Non so se sia iniziata così, probabilmente no. Ero già sovrappeso, avevo già un cattivo rapporto con il cibo. Ma quella sera si aggiunse, alla festa di critiche nella mia testa, anche la vergogna per il mio desiderare di essere attraente. Iniziò così la fine.
Per un periodo ho anche vomitato. Tanto. Per un lungo periodo. Non è stato costante, ma succedeva. Quando le cose si mettevano male, vomitavo anche tre volte in un solo giorno. Ma la maggior parte delle volte mangiavo solo fino a stare male.
Sentivo su di me lo sguardo nascosto dei miei familiari. Nessuno ha mai avuto il coraggio di dirmi qualcosa, di scuotermi. Tutti sapevano e nessun parlava.
Anche per questo ho dovuto aspettare di essere pronta e di avere il coraggio di chiedere aiuto io. E l’ho chiesto che ormai avevo passato i 40 da un pezzo”.
La parte più difficile della terapia è stata quella in cui avrebbe dovuto perdonarsi.
“Mi sono sentita in colpa così tanto tempo che non sapevo vivere senza. Mi sentivo in colpa per aver chiesto aiuto a 43 anni, ho sentito di aver sprecato la mia vita prima. Se solo mi fossi decisa prima…

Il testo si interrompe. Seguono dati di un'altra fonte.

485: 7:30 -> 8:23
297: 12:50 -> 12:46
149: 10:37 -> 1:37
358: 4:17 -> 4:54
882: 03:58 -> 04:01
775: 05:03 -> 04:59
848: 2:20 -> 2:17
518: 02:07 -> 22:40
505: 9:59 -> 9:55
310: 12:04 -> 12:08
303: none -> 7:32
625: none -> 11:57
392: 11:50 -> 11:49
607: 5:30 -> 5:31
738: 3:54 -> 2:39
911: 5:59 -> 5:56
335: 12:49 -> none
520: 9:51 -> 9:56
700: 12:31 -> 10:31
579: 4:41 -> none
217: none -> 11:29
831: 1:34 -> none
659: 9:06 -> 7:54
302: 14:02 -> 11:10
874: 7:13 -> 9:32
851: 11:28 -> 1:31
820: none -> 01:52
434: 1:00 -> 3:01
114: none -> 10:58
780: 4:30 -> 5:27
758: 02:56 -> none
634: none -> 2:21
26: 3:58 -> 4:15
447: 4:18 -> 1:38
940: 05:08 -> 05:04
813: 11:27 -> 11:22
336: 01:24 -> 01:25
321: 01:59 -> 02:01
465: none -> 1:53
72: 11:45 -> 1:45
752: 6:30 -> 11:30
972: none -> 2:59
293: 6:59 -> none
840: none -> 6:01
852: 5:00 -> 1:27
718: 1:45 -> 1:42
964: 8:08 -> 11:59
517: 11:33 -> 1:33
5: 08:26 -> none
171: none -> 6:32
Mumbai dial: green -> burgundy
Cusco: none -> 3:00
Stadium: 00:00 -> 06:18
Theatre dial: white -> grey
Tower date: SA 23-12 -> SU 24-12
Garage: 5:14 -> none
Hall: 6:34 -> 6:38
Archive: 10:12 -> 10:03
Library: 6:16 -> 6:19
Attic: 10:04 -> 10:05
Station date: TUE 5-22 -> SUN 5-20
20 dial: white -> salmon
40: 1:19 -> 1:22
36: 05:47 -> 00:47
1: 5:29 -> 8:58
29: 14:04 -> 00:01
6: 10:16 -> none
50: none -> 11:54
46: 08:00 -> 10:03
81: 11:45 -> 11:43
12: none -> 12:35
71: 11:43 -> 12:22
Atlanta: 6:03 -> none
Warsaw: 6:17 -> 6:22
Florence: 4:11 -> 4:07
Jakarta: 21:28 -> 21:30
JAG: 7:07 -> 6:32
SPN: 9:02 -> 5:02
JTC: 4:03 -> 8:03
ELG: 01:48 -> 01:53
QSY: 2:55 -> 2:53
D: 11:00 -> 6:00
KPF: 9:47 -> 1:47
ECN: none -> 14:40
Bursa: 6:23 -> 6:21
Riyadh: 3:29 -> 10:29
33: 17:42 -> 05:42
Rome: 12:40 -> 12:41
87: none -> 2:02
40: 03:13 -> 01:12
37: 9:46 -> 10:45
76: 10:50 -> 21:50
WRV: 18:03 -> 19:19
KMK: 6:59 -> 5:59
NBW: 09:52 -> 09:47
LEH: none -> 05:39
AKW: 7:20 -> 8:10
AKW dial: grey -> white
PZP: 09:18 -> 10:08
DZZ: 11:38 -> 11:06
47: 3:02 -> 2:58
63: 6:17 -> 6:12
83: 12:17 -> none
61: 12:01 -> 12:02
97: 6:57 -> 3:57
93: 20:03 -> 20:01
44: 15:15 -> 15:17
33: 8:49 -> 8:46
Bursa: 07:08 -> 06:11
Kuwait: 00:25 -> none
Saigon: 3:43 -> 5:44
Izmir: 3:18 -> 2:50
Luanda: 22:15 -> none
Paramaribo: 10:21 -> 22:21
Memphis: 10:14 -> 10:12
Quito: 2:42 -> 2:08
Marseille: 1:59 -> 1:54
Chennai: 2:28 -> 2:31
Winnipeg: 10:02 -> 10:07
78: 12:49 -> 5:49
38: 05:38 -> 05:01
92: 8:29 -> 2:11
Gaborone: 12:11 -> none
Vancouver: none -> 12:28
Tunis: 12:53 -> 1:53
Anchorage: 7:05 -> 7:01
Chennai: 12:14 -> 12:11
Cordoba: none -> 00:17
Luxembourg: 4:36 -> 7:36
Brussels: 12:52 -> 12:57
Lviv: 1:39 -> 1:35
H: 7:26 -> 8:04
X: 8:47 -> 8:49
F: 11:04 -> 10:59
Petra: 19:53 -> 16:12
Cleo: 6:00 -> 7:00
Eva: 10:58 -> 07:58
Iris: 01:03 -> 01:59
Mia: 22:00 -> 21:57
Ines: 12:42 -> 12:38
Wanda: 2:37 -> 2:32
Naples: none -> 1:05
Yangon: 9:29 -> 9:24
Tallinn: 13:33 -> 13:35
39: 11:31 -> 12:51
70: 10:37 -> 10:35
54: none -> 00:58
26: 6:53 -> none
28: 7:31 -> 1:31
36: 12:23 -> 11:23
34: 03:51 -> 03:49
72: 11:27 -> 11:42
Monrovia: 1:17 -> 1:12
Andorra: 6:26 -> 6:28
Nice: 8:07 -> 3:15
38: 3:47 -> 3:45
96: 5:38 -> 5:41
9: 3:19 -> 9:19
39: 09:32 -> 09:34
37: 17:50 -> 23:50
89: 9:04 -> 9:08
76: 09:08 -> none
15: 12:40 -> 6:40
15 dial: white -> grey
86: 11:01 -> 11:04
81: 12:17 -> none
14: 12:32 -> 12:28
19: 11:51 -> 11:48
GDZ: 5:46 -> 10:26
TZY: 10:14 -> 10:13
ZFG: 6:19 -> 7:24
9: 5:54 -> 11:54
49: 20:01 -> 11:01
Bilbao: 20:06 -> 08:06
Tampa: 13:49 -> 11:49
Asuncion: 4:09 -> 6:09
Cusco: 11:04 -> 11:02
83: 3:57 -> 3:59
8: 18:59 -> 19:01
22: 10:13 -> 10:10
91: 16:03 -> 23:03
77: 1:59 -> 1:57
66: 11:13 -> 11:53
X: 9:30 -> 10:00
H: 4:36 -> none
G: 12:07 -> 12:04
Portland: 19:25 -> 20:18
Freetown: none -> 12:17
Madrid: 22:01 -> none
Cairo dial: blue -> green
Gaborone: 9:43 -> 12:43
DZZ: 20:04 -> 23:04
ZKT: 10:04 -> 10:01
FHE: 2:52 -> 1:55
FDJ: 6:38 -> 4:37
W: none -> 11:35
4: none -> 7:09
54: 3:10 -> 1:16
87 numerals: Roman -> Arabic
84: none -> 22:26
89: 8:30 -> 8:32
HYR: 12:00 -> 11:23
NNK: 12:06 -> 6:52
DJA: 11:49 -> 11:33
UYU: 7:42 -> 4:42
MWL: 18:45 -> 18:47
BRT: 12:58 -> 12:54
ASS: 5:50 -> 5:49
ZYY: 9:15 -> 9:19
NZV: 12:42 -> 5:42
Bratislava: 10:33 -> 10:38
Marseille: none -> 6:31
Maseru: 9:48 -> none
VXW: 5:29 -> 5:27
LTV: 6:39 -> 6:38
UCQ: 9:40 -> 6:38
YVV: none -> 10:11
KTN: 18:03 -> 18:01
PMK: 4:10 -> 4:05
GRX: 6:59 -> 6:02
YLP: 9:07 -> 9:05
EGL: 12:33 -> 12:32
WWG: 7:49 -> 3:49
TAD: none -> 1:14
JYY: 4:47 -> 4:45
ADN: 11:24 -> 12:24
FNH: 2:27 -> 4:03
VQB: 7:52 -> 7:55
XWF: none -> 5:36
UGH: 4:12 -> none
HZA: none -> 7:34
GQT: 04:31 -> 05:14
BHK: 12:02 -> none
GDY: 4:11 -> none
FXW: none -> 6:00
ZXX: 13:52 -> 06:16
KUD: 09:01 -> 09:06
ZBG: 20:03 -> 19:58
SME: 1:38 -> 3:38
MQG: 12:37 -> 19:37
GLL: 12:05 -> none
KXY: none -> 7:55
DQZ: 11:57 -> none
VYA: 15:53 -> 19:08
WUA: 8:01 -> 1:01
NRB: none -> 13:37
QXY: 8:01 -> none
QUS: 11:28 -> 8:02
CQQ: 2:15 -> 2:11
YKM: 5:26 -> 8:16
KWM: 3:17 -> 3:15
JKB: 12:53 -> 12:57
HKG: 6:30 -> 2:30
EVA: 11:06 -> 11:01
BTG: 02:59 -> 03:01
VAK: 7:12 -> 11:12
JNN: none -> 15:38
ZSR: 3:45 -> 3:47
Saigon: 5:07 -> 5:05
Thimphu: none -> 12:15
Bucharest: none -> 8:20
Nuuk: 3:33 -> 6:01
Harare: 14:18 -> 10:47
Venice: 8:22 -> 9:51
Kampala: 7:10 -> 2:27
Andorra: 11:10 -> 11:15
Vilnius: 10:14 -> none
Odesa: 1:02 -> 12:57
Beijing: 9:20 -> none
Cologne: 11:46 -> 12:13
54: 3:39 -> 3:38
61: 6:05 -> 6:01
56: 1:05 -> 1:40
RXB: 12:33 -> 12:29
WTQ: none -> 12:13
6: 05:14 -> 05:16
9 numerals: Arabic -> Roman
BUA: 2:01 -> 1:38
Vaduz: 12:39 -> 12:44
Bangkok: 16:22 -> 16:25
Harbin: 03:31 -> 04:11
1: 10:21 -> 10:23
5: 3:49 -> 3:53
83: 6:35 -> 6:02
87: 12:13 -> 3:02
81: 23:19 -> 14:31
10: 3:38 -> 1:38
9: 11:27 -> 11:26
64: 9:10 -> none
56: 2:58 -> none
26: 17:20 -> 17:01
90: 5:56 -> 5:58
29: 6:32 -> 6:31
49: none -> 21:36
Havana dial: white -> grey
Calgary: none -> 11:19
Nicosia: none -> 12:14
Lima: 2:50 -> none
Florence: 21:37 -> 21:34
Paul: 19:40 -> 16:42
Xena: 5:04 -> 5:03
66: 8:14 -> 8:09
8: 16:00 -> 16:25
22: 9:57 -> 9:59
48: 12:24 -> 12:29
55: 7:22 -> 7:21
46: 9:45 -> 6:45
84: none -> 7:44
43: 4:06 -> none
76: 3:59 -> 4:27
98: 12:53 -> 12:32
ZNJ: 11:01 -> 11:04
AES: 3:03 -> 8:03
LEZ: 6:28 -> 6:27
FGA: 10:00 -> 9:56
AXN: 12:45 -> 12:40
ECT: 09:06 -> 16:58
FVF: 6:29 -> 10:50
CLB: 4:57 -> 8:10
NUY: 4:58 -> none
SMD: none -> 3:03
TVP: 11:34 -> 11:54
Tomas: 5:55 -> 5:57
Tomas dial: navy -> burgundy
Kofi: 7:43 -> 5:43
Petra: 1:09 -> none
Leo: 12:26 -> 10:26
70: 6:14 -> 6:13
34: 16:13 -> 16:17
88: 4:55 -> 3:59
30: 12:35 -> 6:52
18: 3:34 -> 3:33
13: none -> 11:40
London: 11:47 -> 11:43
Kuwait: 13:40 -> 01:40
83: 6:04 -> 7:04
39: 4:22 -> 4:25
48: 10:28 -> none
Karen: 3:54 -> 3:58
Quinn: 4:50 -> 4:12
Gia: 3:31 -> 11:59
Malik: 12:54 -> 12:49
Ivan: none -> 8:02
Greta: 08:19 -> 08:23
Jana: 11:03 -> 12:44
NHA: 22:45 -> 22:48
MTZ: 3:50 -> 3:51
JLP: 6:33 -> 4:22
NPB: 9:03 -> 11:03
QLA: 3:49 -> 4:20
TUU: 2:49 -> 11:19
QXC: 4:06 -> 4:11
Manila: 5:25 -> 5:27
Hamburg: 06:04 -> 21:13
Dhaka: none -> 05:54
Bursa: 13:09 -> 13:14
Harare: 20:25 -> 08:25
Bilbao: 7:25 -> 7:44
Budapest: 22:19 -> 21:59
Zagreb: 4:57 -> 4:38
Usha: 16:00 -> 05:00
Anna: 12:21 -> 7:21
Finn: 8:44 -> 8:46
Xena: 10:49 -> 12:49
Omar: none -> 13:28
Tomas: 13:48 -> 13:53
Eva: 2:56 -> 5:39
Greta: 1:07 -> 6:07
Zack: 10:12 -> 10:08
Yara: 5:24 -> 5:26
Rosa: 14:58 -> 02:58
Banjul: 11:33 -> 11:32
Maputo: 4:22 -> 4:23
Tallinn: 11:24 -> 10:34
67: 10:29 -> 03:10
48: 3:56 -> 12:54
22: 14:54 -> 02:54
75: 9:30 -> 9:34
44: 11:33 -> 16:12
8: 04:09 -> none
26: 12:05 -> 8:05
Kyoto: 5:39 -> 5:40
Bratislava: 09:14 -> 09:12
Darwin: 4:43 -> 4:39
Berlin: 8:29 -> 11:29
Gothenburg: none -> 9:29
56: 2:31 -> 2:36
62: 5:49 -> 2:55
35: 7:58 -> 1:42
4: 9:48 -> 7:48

Ho pianto tantissimo su questo, su quello che avrei potuto vivere se fossi stata libera dal disturbo alimentare. Ma non capivo che stavo perdendo altro tempo! Anziché concentrarmi sul presente, era un altro modo per vivere nel passato!”
Oggi Giorgia è serena, vive il suo corpo con amore. Lo cura, si cura. Si ama molto di più.
“Non sono certa che io abbia perdonato tutti, forse no. Chissà se basterà una vita per farlo. Ma sono certa di aver perdonato me stessa. Mi guardo allo specchio e dietro le rughette vedo gli stessi occhi con cui guardavo quei pattini. E così adesso pattino, felice. Mi piace pattinare. E nessuno potrà più fermarmi”.